Interesting. I wonder if its due to it having been trained on data from Humans. E.g. I guess humans “scheme” often when for example selling things, like in advertising: “I know how to solve your problem, and the best way is with my thing!”.
In that view perhaps the contrary, the thing not scheming, would be more surprising.
The prediction from the LessWrong folks was that it’s inevitable that a rational actor with “goals” would do this, so models trained purely on RL would exhibit this too. (Instrumental Convergence is the name for the theory that predicts power-seeking in a generalized way.)
I agree that we should expect LLMs to be particularly vulnerable to this as you note. But it seems to me that LLMs seem to be absorbing some understanding of human morality too, which might make it possible to steer them into “the best of us” territory.
Are LLMs / AI attaining better results than the data they were trained on? For me, the answer is no: LLMs are always imperfectly modeling the underlying distribution of the training dataset.
Do we have sufficient data that spans the entire problem space that SWE deals with? Probably not, and even if we did it would still be imperfectly modeled.
Do we have sufficient data to span the space of many routine tasks in SWE? It seems so, and this is where the LLMs are really nice: e.g., scripting, regurgitating examples, etc.

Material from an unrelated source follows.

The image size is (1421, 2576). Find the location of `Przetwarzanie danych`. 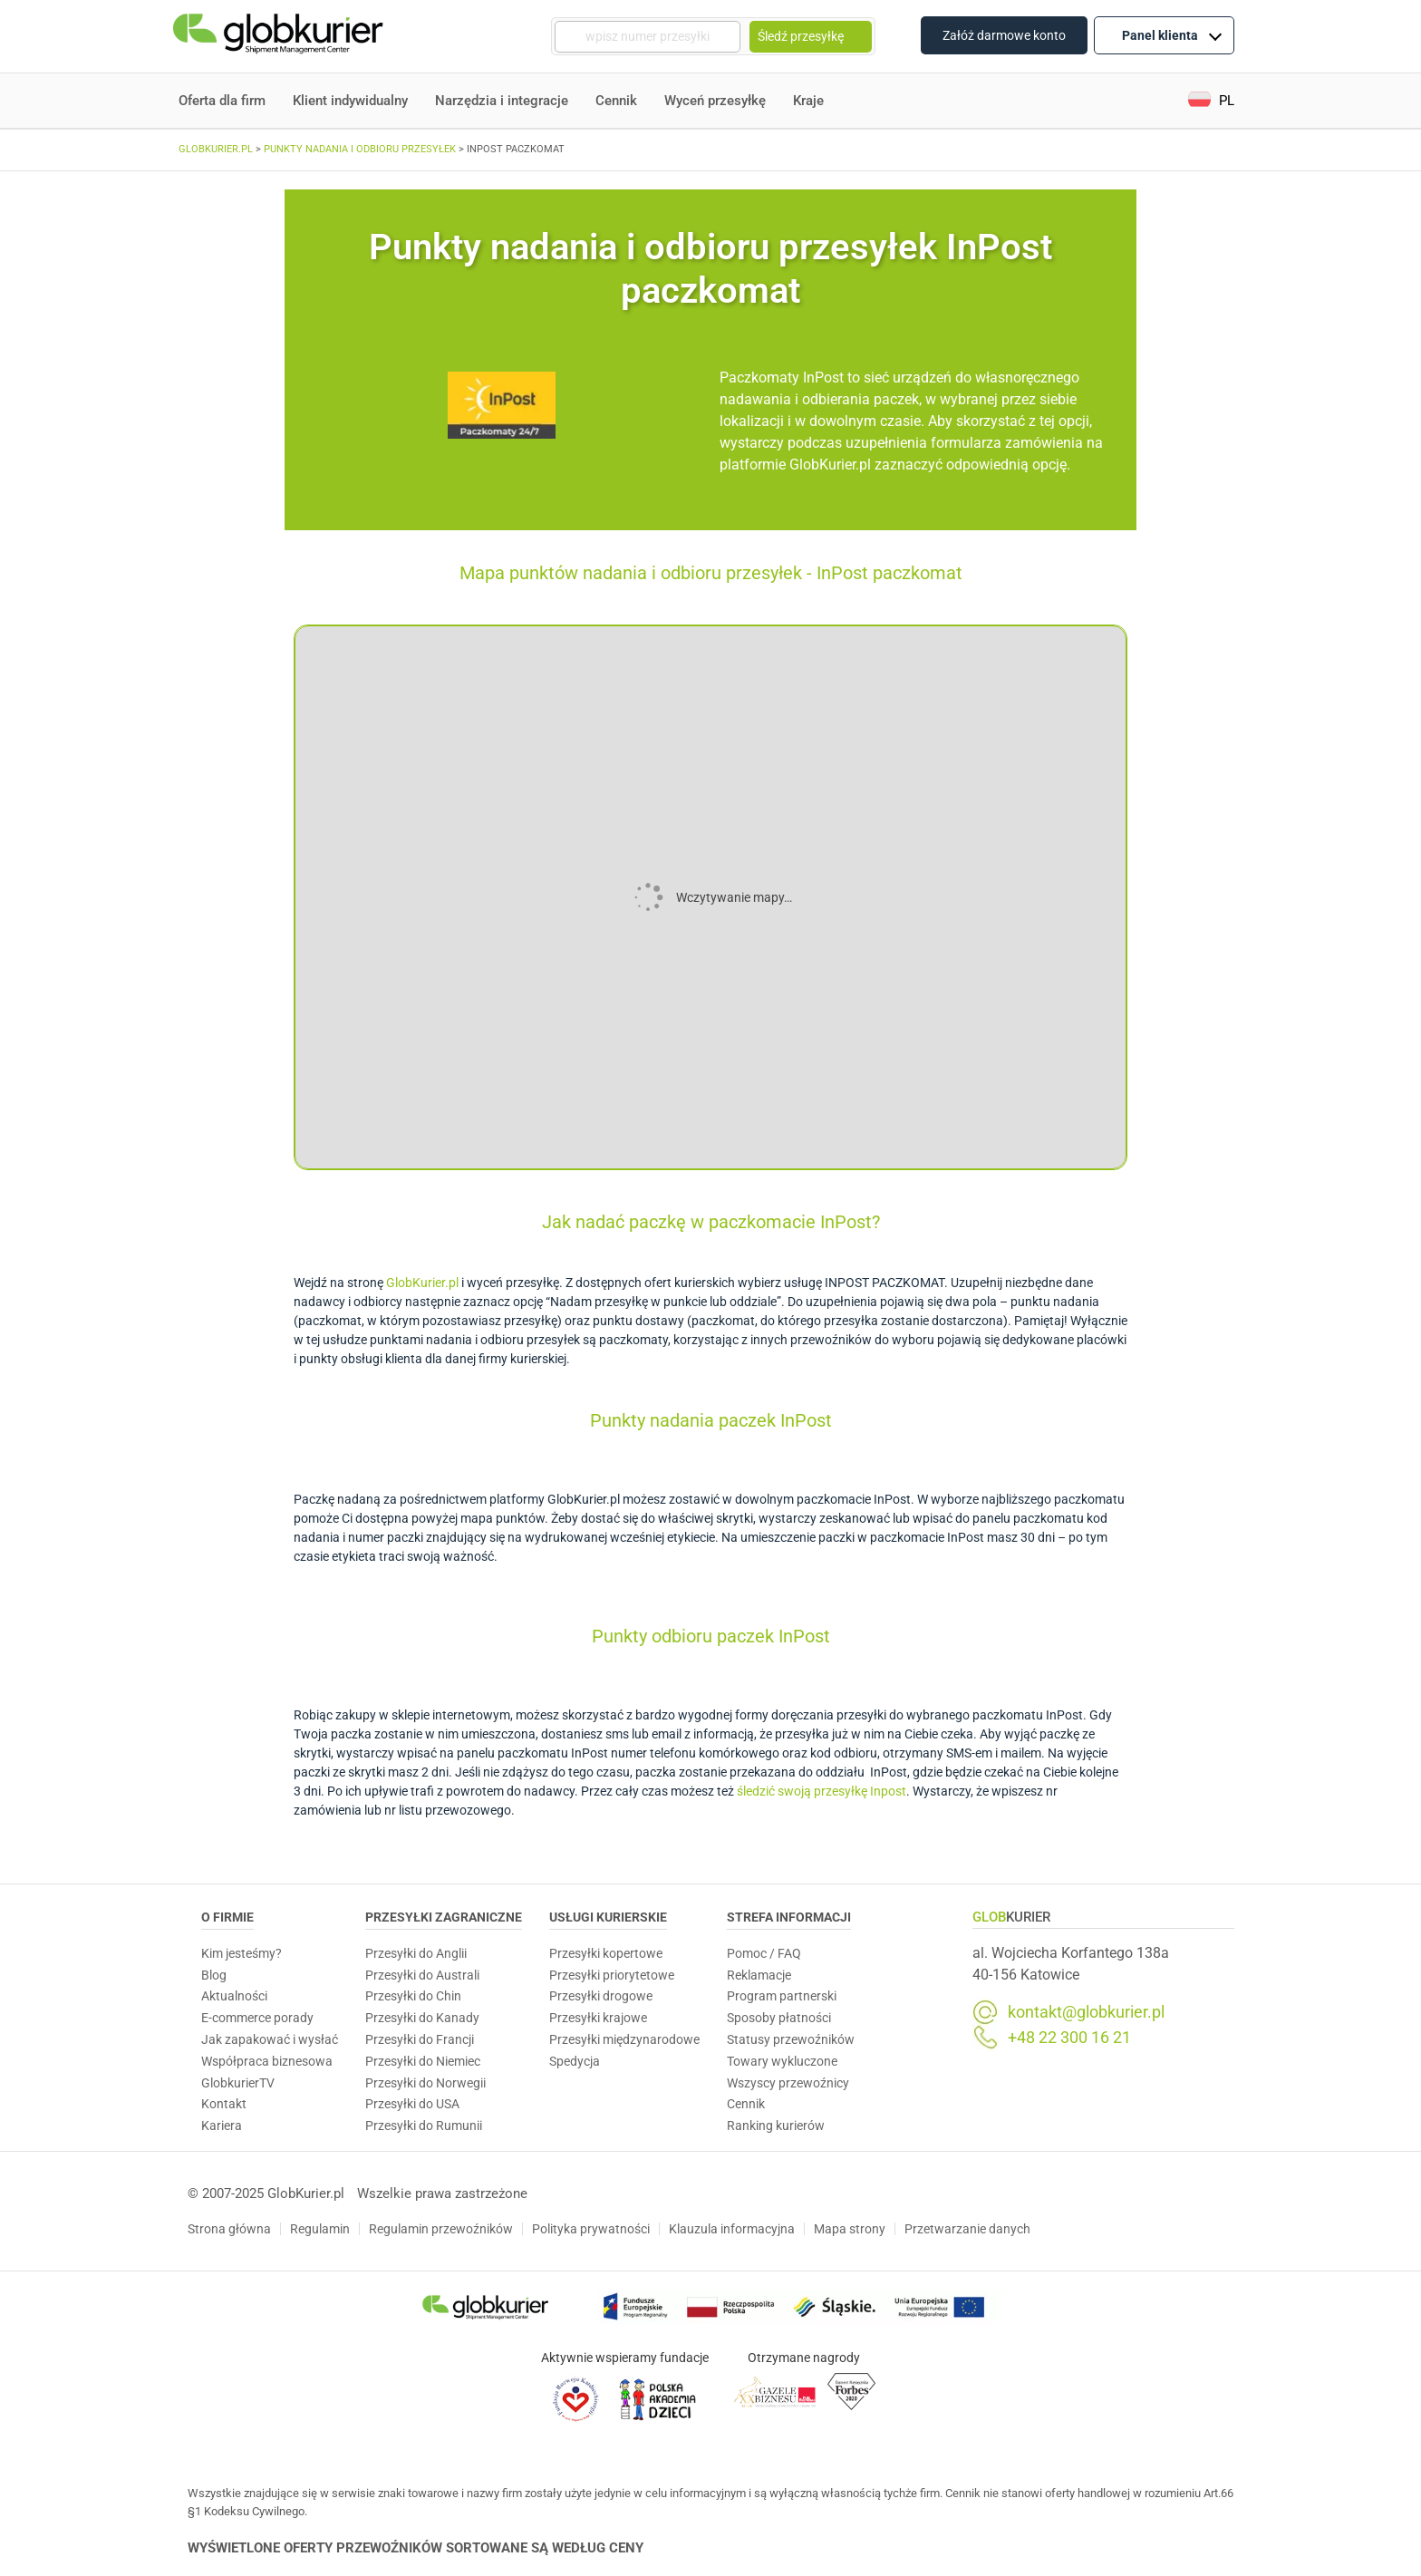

So to me, much like previous innovation, it will just shift job focus away from the things the innovation can do well, rather than replacing the field as a whole.
One pet theory I have is that we currently suck at assessing model performance. Sure, vibes-based analysis of the outputs of the model make them look amazing. But is that not the literal point of RLHF? But how good are these outputs really?
For example taking a step back, it's crazy that people accept the idea of "AGI" (which drives the valuation partially) at face value without any evidence.
I would be shocked if there was any accountability though.